Data Encryption Processes
There are three main categories or states of data that can exist in or between systems.
- Data-in-Transit (DIT), also known as data-in-motion, refers to the state of data being transferred from one system to another. When you are using a secured browser or VPN to transfer data, that is encrypted DIT.
- Data-at-Rest (DAR) refers to the state of data stored within a system, either temporarily or long-term. A database with encrypted passwords protects DAR.
- Data-in-Process (DIP), also known as data-in-use, refers to the momentary state of data as system processors manipulate and act on data. DIP is distinct from DAR and DIT in that it must act on physical memory. Intel’s Total Memory Encryption (TME) and AMD’s Secure Memory Encryption (SME) are examples of encrypted DIP.
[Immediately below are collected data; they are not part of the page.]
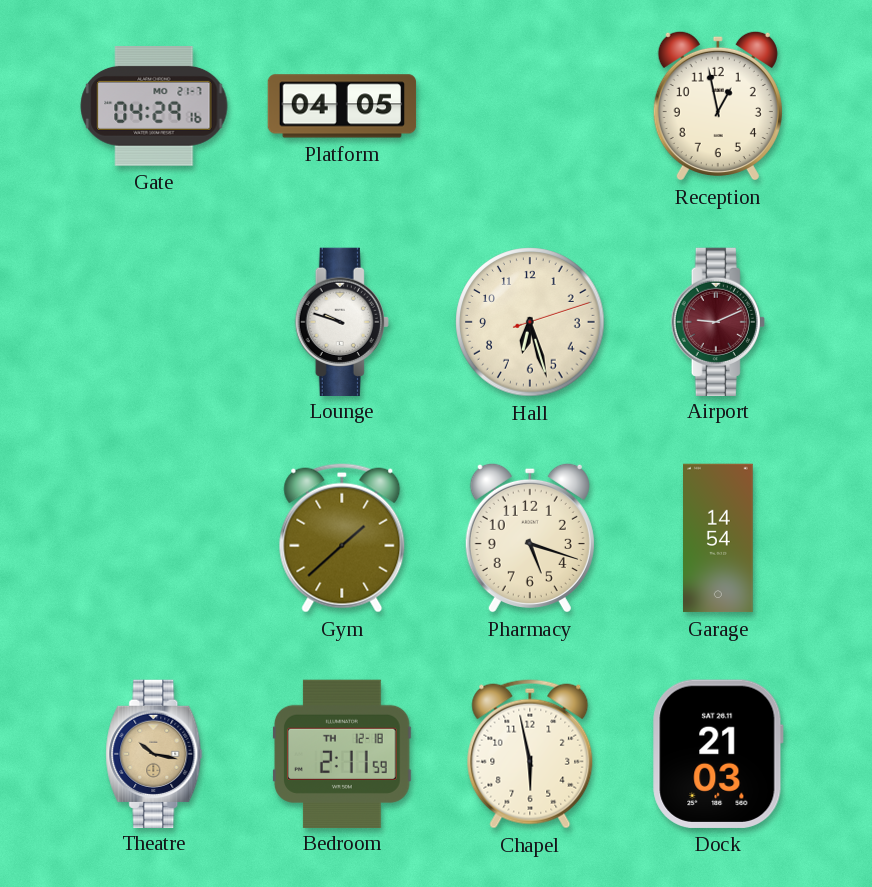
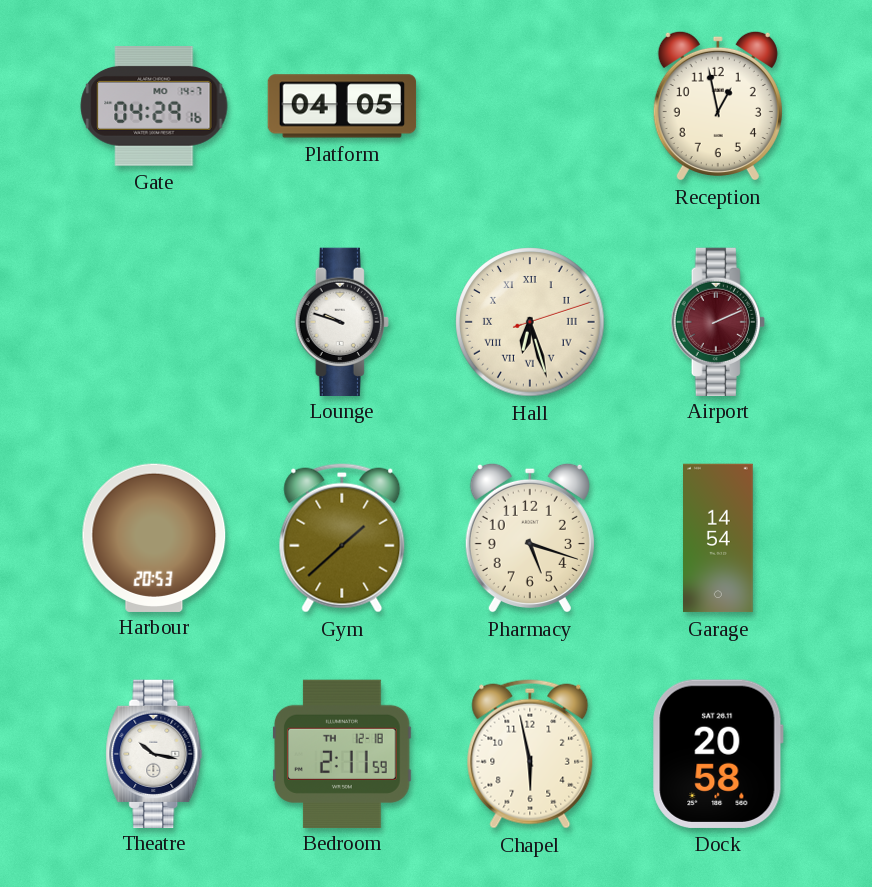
Gate date: MO 21-7 -> MO 14-7
Hall numerals: Arabic -> Roman
Airport: 9:11 -> 2:11
Harbour: none -> 20:53
Theatre dial: champagne -> white
Dock: 21:03 -> 20:58
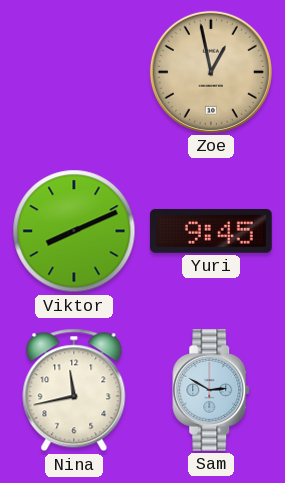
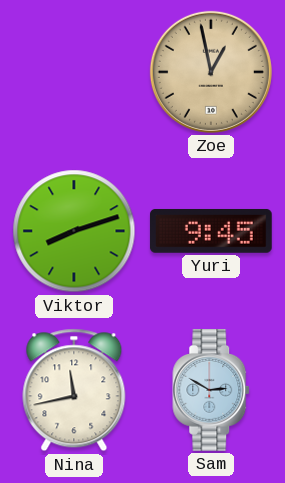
Viktor: 8:11 -> 8:12
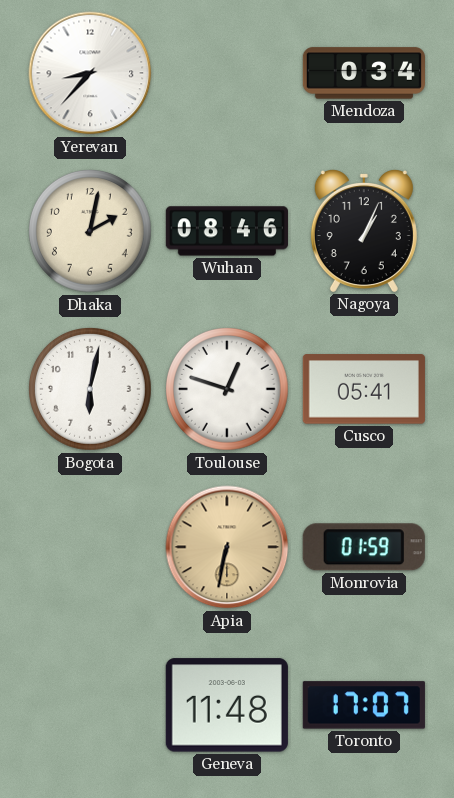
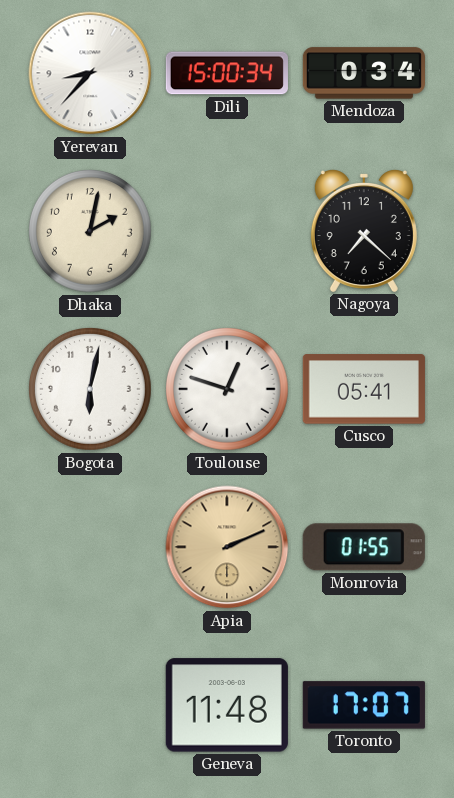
Dili: none -> 15:00
Wuhan: 08:46 -> none
Nagoya: 1:04 -> 7:22
Apia: 6:32 -> 2:11
Monrovia: 01:59 -> 01:55
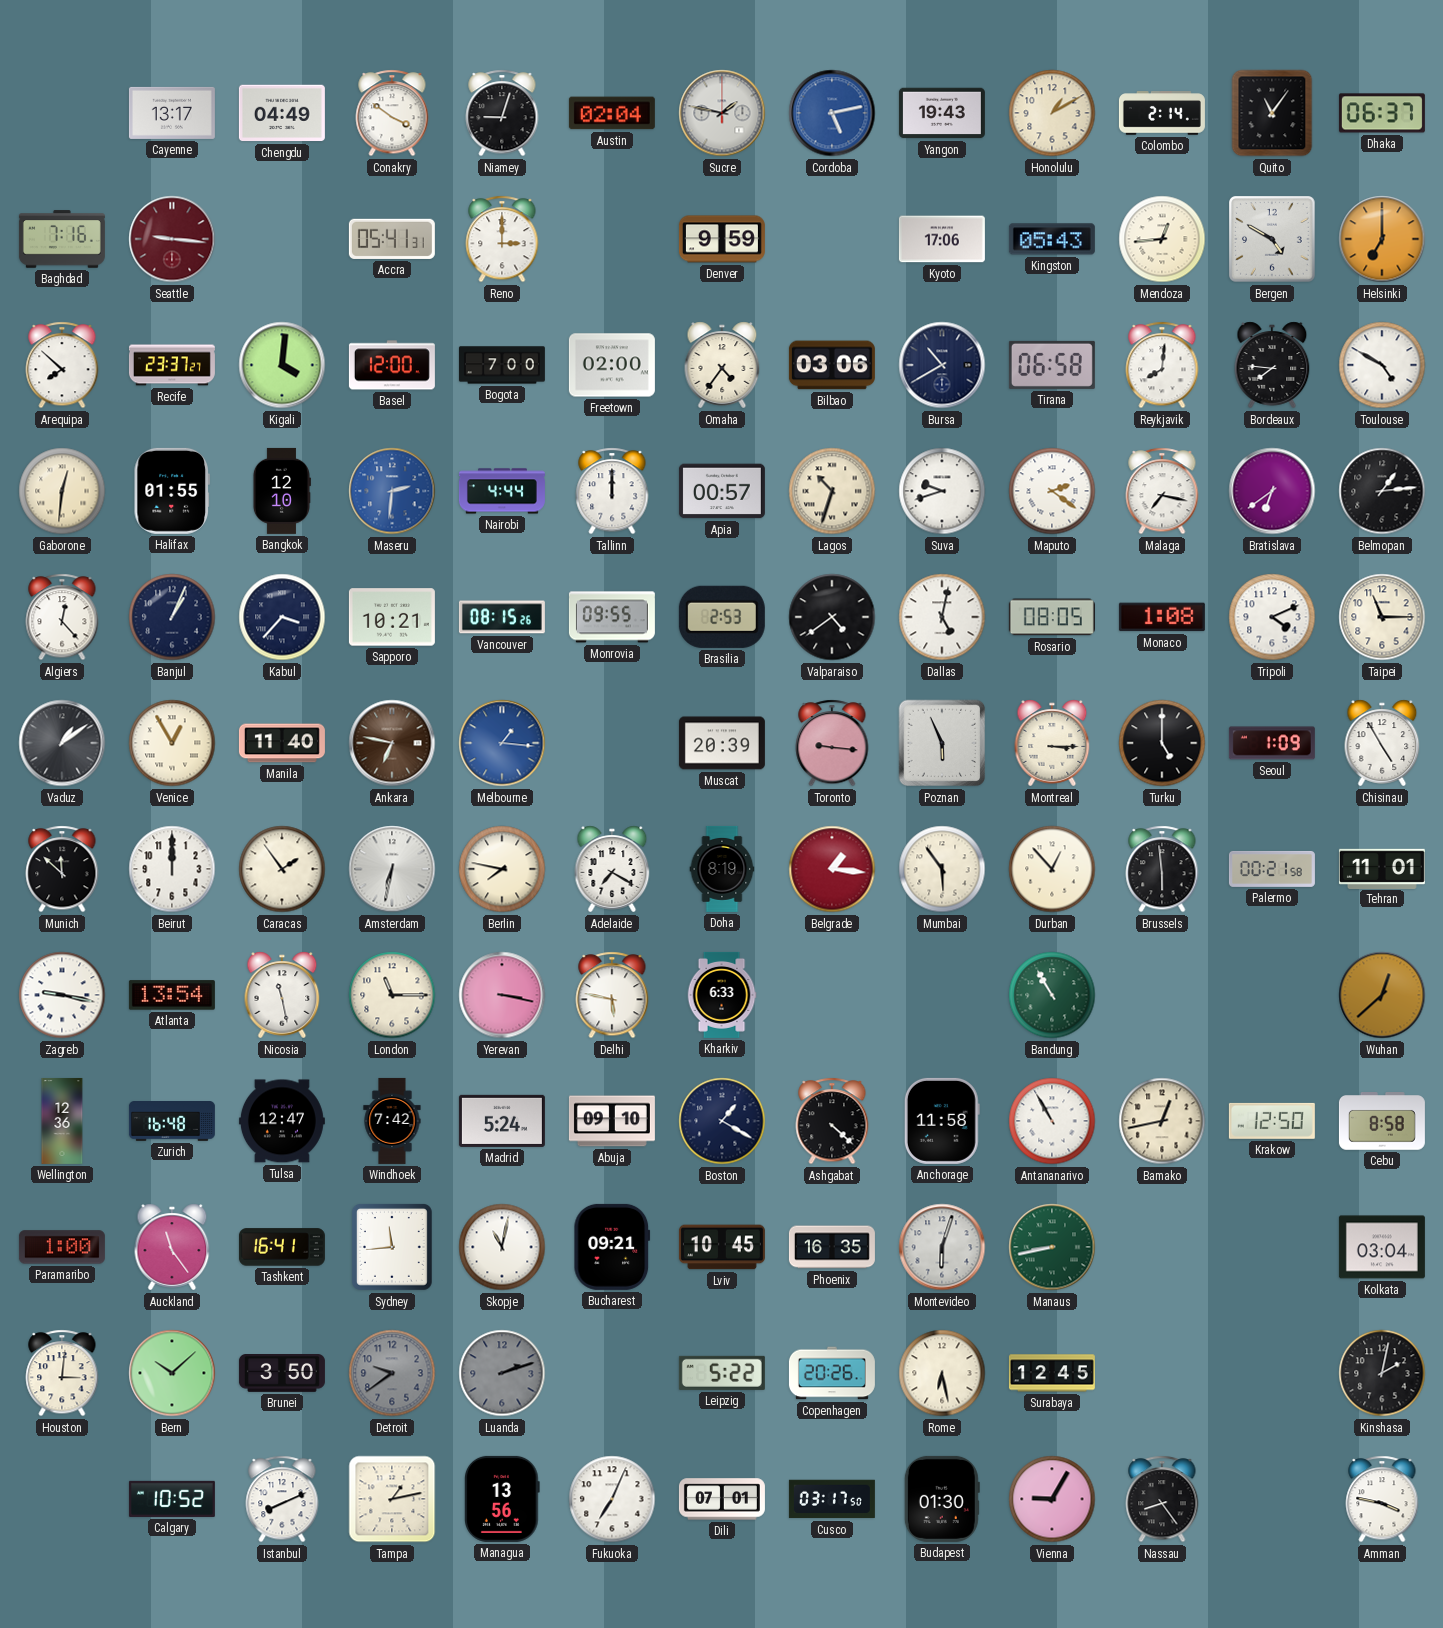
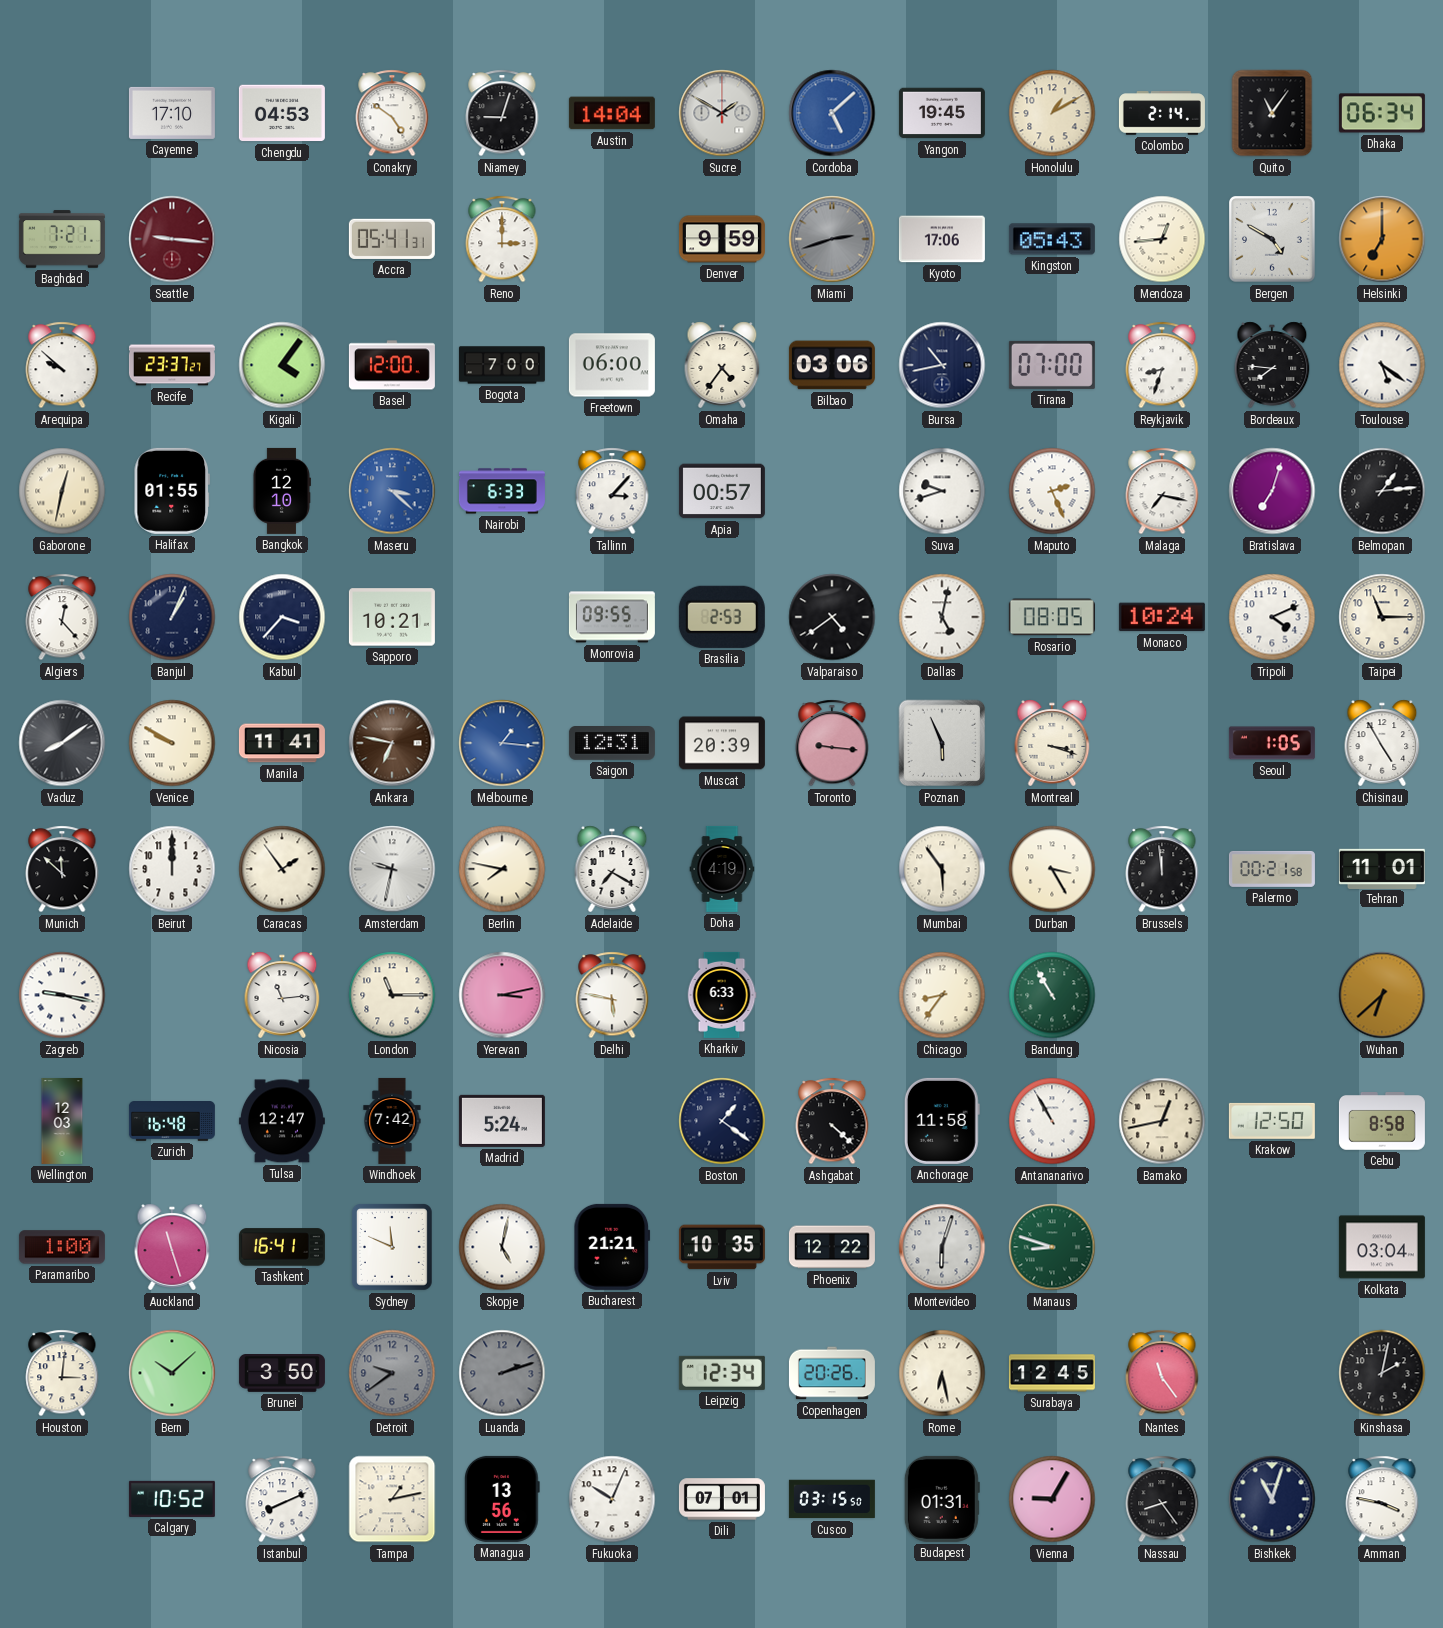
Cayenne: 13:17 -> 17:10
Chengdu: 04:49 -> 04:53
Conakry: 3:51 -> 4:51
Austin: 02:04 -> 14:04
Sucre: 1:47 -> 1:50
Cordoba: 5:13 -> 5:08
Yangon: 19:43 -> 19:45
Dhaka: 06:37 -> 06:34
Baghdad: 7:16 -> 7:21
Miami: none -> 2:42
Arequipa: 7:52 -> 9:52
Kigali: 4:01 -> 4:06
Freetown: 02:00 -> 06:00
Bursa: 10:40 -> 10:43
Tirana: 06:58 -> 07:00
Reykjavik: 8:01 -> 8:33
Toulouse: 4:50 -> 5:21
Gaborone: 12:31 -> 12:32
Maseru: 2:31 -> 3:22
Nairobi: 4:44 -> 6:33
Tallinn: 12:00 -> 3:07
Lagos: 10:33 -> none
Maputo: 2:21 -> 2:26
Bratislava: 6:39 -> 7:03
Vancouver: 08:15 -> none
Monaco: 1:08 -> 10:24
Vaduz: 1:09 -> 8:09
Venice: 12:55 -> 9:50
Manila: 11:40 -> 11:41
Saigon: none -> 12:31
Montreal: 3:15 -> 3:18
Turku: 5:00 -> none
Seoul: 1:09 -> 1:05
Amsterdam: 6:32 -> 9:32
Doha: 8:19 -> 4:19
Belgrade: 1:16 -> none
Durban: 12:53 -> 3:25
Brussels: 5:59 -> 11:59
Atlanta: 13:54 -> none
Nicosia: 11:28 -> 11:14
Yerevan: 3:17 -> 3:13
Chicago: none -> 8:36
Wuhan: 12:38 -> 6:38
Wellington: 12:36 -> 12:03
Abuja: 09:10 -> none
Boston: 1:20 -> 1:21
Auckland: 11:24 -> 11:27
Sydney: 11:44 -> 11:49
Skopje: 11:02 -> 5:02
Bucharest: 09:21 -> 21:21
Lviv: 10:45 -> 10:35
Phoenix: 16:35 -> 12:22
Manaus: 8:43 -> 8:48
Leipzig: 5:22 -> 12:34
Nantes: none -> 11:24
Fukuoka: 7:04 -> 10:04
Cusco: 03:17 -> 03:15
Budapest: 01:30 -> 01:31
Bishkek: none -> 11:03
Pexip’s self-hosted Infinity software deploys multiple encryption algorithms for DIT and DAR across the Open Systems Interconnection (OSI) stack. We deploy IPsecv3 for Network Layer security between each system Node; TLS v1.2 and DTLS for Transport Layer security to endpoints and browsers; and protocols such HTTPS, SRTP, and SSH for embedded Application Layer symmetric encryption. Similarly, we encrypt DAR (such as user/system credentials stored in a database master) using asymmetric protocols that are reversible as needed for access. These protocols work in concert to provide a multi-faceted “defense-in-depth” (DID) approach to encrypting your data.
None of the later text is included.